With the system gathering so much data, an automatic pipeline needs to reduce manual workload. For instance, a human could never pick through the millions of points in a point cloud. Making sense of the 3D data is Dr. Ruigang Yang’s job; he heads the 3D vision team at UK. Dr. Yang uses the 2D images and 3D point clouds to create 3D semantic models. The team focuses mainly on man-made buildings at the moment. With a semantic model, a computer identifies an object as a house, a wall, a roof, and so on. “That is a classic computer vision problem – how to get a computer to understand what it sees.” Computer scientists have chipped away at this dilemma for years with limited success, but Dr. Yang remains hopeful. Since the 3D vision portion of ImageNet focuses on a specific class of objects, man-made buildings, Dr. Yang believes they will succeed.
ImageNet has many applications, both in war and peacetime. If a commander deploys a sensor to take many photos of an area, the sensor takes so many photos that a commander could not look at each one. Researchers must develop a way to filter the inundation of information so officers focus on useful information. The plan uses computers to develop an automatic pipeline to process semantic information. The computer sorts information by knowing what the points show; for example, the LIDAR sensor creates a 3D point cloud of a house. The computer goes beyond recognizing the points’ locations. Instead, the computer analyzes the point cloud so it understands that the points form a house.
ImageNet is useful for meaningful situation awareness.

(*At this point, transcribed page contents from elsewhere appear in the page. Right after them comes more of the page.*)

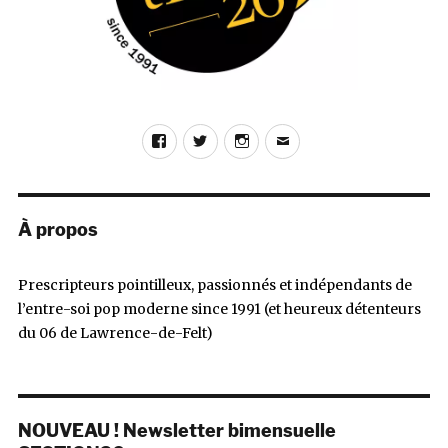
(Banville)
Facebook
Twitter
Instagram
E-
mail
À propos
Prescripteurs pointilleux, passionnés et indépendants de
l’entre-soi pop moderne since 1991 (et heureux détenteurs
du 06 de Lawrence-de-Felt)
NOUVEAU ! Newsletter bimensuelle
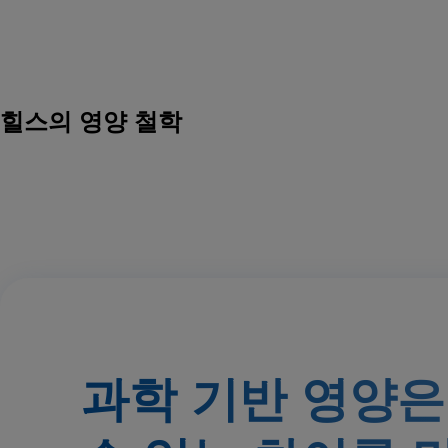
힐스의 영양 철학
과학 기반 영양은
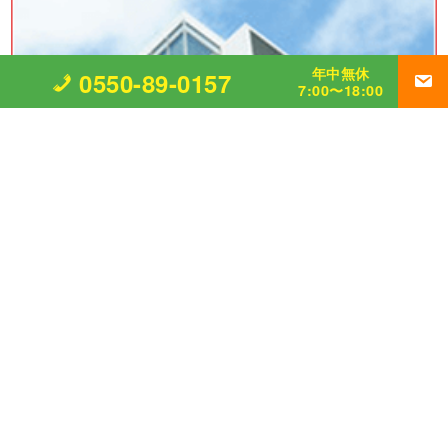
年中無休
0550-89-0157
7:00〜18:00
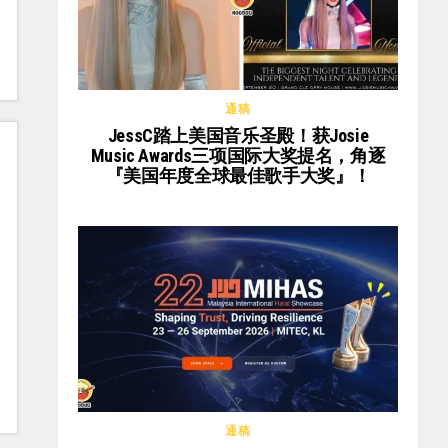
通稿
JessC踏上美国音乐圣殿！获Josie
Music Awards三项国际大奖提名，角逐
『美国年度全球最佳歌手大奖』！
通稿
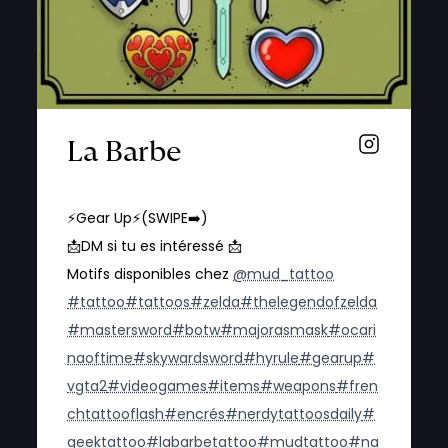
La Barbe
⚡️Gear Up⚡️(SWIPE➡️)
📩DM si tu es intéressé 📩
Motifs disponibles chez
@mud_tattoo
#tattoo
#tattoos
#zelda
#thelegendofzelda
#mastersword
#botw
#majorasmask
#ocari
naoftime
#skywardsword
#hyrule
#gearup
#
vgta2
#videogames
#items
#weapons
#fren
chtattooflash
#encrés
#nerdytattoosdaily
#
geektattoo
#labarbetattoo
#mudtattoo
#na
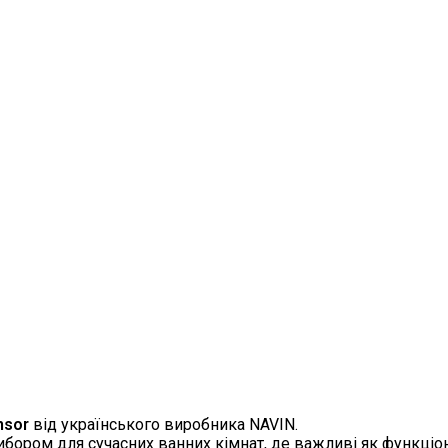
nsor
від українського виробника NAVIN.
ором для сучасних ванних кімнат, де важливі як функціонал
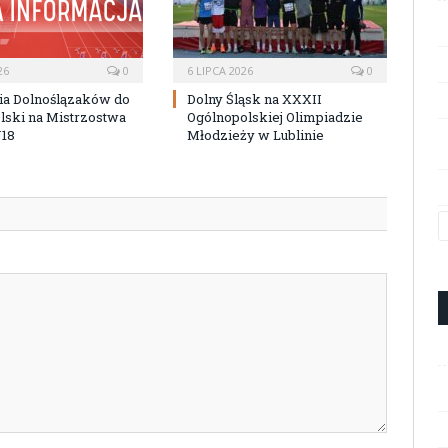
26
0
6 LIPCA 2026
0
ia Dolnoślązaków do
Dolny Śląsk na XXXII
lski na Mistrzostwa
Ogólnopolskiej Olimpiadzie
U18
Młodzieży w Lublinie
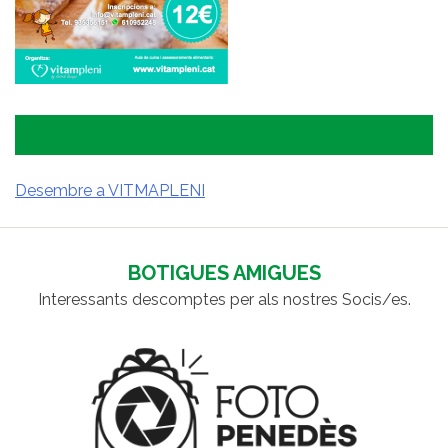
Desembre a VITMAPLENI
NAVEGACIÓ
D'ENTRADES
BOTIGUES AMIGUES
Interessants descomptes per als nostres Socis/es.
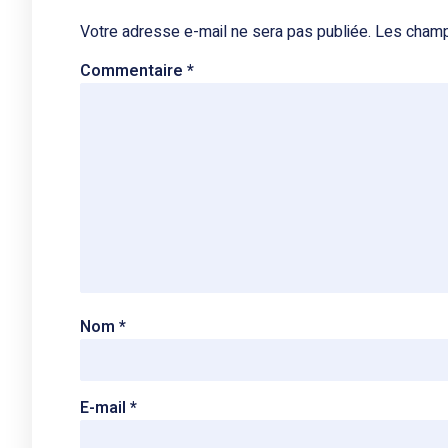
Votre adresse e-mail ne sera pas publiée.
Les champ
Commentaire
*
Nom
*
E-mail
*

For example, laser scanning recognizes tiny issues on highways such as small surface cracks or the roadway leaning towards the wrong side. The UK 3D team used the LIDAR truck to scan Nada Tunnel in the Red River Gorge. In the future, they will scan the tunnel again to see if the tunnel’s structure changed. ImageNet monitors a site that is difficult to scan, such as a tunnel, and catches structural changes early.
ImageNet expands the resources decision-makers use. An army commander would know everything of significance happening on a battlefield, the President would see the damage resulting from a natural disaster, and an urban planner would have an accurate model of a proposed development. Researchers at the Vis Center work on a wide variety of projects, but they all share one common goal: seeing the world in a new way. ImageNet will change the way we see our world through its delivery of significant information about a situation.